Görüntülü Görüşme Yazılımlarının

Yoğunlukta olan göz temasının yanında bir diğer sorun ise, monitörünüzün boyutuna ve harici bir monitör kullanıp kullanmadığınıza bağlı olarak, video konferans aramalarındaki yüzlerin çok büyük ve size çok yakın görünebilmesidir. Beyin bu durumu tehdit unsuru veya farklı şekillerde yorumlar. Sürekli olan bu uyarılma hali de bir yerden sonra ekran başında bitkin düşmenize sebep olur.

Çözüm: Bailenson, görüntülü görüşme yazılımlarının arayüzleri değişene kadar, yüz boyutundan kaynaklanan sorunu çözmek ve sürekli olan göz kontağını azaltmak için Zoom vb. programların tam ekran yerine pencereli şekilde kullanılmasını tavsiye ediyor. Bunun yanında ekrandan olabildiğince uzak şekilde toplantılara katılmanız mental açıdan daha yararlı olacaktır.

  • Görüntülü sohbetler sırasında kendinizi gerçek zamanlı olarak sürekli görmek yorucudur

Bailenson “Çoğu video konferans yazılımı, sohbet sırasında nasıl göründüğünüzü kamerayla küçük bir kutucuk içerisinde gösteriyor ve bu da doğal değil.” açıklamasında bulundu. “Gerçek dünyada, eğer biri sürekli aynayla etrafınızda dolaşsaydı bu çılgınca olurdu ve bunu kimse bunu asla düşünmezdi.” diye de ekledi.

Jeremy Bailenson ayrıca insan sürekli kendi yansımasını gördüğünde, görüşünü daha çok eleştirdiğini gösteren bir çalışmaya da atıfta bulundu. “Birçoğumuz artık her gün saatlerce görüntülü sohbetlerde kendimizi görüyoruz. İnsanın kendini uzun süre boyunca aynada gördüğünde duygusal anlamda olumsuz reaksiyonlar yaşadığını gösteren araştırmalar var.”

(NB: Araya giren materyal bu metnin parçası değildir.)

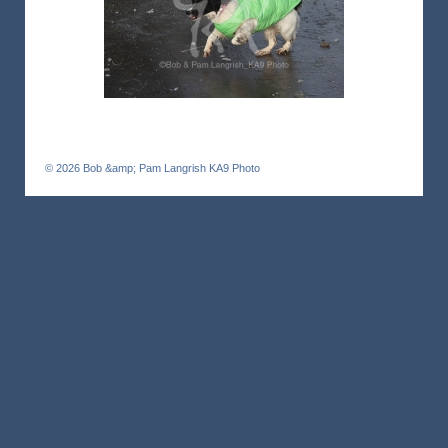
© 2026
Bob &amp; Pam Langrish KA9 Photo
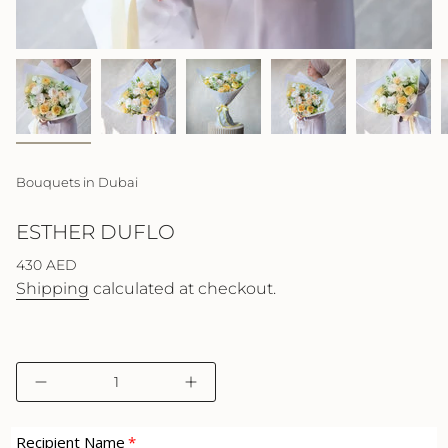
Bouquets in Dubai
ESTHER DUFLO
Regular
430 AED
price
Shipping
calculated at checkout.
{"in_cart_html"=>"
Decrease
Increase
<span
quantity
button
class=\"quantity-
for
quantity
cart\">
Esther
-
Recipient Name
Duflo
Esther
{{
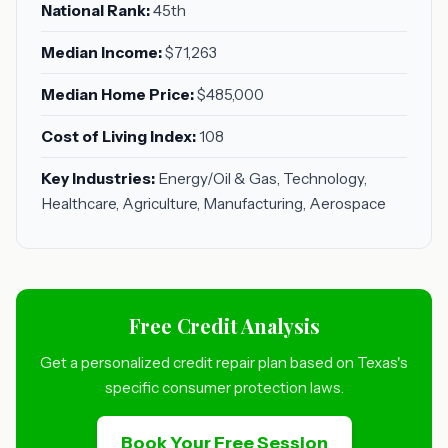
National Rank:
45th
Median Income:
$71,263
Median Home Price:
$485,000
Cost of Living Index:
108
Key Industries:
Energy/Oil & Gas, Technology,
Healthcare, Agriculture, Manufacturing, Aerospace
Free Credit Analysis
Get a personalized credit repair plan based on Texas's
specific consumer protection laws.
Book Your Free Session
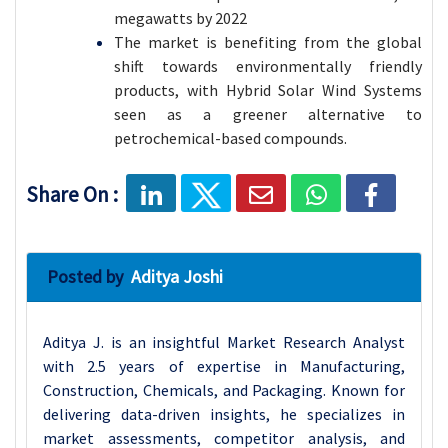
megawatts by 2022
The market is benefiting from the global
shift towards environmentally friendly
products, with Hybrid Solar Wind Systems
seen as a greener alternative to
petrochemical-based compounds.
Share On :
Posted by
Aditya Joshi
Aditya J. is an insightful Market Research Analyst
with 2.5 years of expertise in Manufacturing,
Construction, Chemicals, and Packaging. Known for
delivering data-driven insights, he specializes in
market assessments, competitor analysis, and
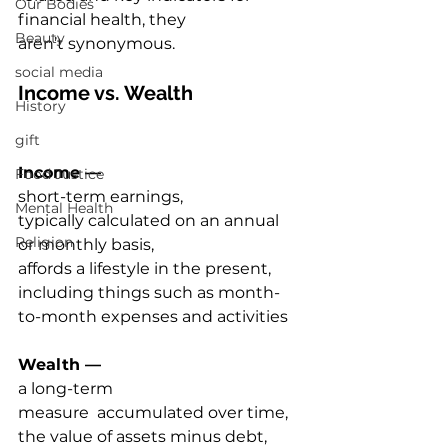
Our Bodies
financial health, they 
Beauty
aren’t synonymous.  
social media
Income vs. Wealth 
History
gift
Income —
Food Justice
short-term earnings, 
Mental Health
typically calculated on an annual 
Religion
or monthly basis, 
affords a lifestyle in the present, 
including things such as month-
to-month expenses and activities 
Wealth — 
a 
long-term 
measure  accumulated over time, 
the value of assets minus debt, 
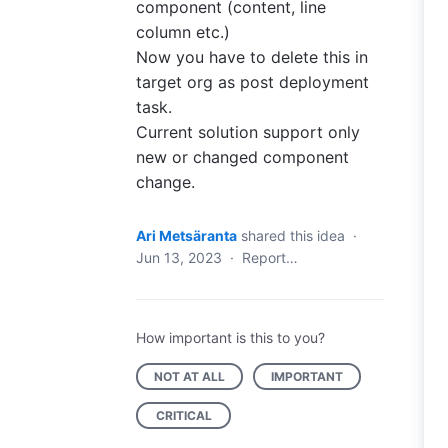
component (content, line
column etc.)
Now you have to delete this in
target org as post deployment
task.
Current solution support only
new or changed component
change.
Ari Metsäranta
shared this idea
·
Jun 13, 2023
·
Report…
How important is this to you?
NOT AT ALL
IMPORTANT
CRITICAL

Çözüm: Bu konuda yapılması önerilen şey, katılımcıların kendi görüntülerinin sadece karşı tarafa aktarılmasını sağlamak. Bu elbette isteğe bağlı olarak açılıp kapanabilecek bir ayar şeklinde sunulursa çok daha iyi olacağı düşünülüyor.

  • Video konferans toplantıları hareketi önemli ölçüde azaltır

Yüz yüze veya sesli telefon görüşmeleri esnasında hareket imkanı varken, video konferansda ise kameranın belirli bir görüş alanı var. Bu da kişinin aynı noktada hareketsiz kalmasına neden oluyor. Hareketi doğal olmayan yollarla sınırlayan bu durum çalışma performansını da düşürüyor. Sadece çalışma performansını değil, çeşitli rahatsızlıkların da başlangıcı olabilecek olan bu hareketsizliğin ortadan kalkması gerekiyor.

Görüntülü Görüşme Yazılımlarının

Çözüm: Bailenson, kullanıcılara; video konferans yaptıkları oda içerisinde kameranın nerede konumlandığı ve harici klavye gibi şeylerin esneklik oluşturmaya yardımcı olup olamayacağı hakkında daha fazla düşünmelerini öneriyor. Örneğin bilgisayar ekranından daha uzakta çalışabilen harici bir kamera ve klavye hareket özgürlüğü kazandırabilir.

Zoom Tükenme ve Yorgunluk Ölçeği (ZEF)

Okullar, büyük şirketler ve devlet kurumları dahil olmak üzere birçok kuruluş; video konferans sistemlerini kullanıcı odaklı olarak en iyi hale getirmek için Stanford araştırmacılarına ulaştı. Stanford’daki araştırmacılar ise bu çağrıya kulak vererek görüntülü görüşme yazılımlarının insanları etkileme şekillerine göre ZEF isminde bir ölçek hazırladı. Bu ölçek, bünyesinde Zoom gibi yazılımları kullandıktan sonrasıyla alakalı 15 soruluk anketi içeriyor. Şu ana kadar 500.000 kişinin katıldığı bu anket çalışması sonucunda platformların değişime uğrayacağı tahminler arasında.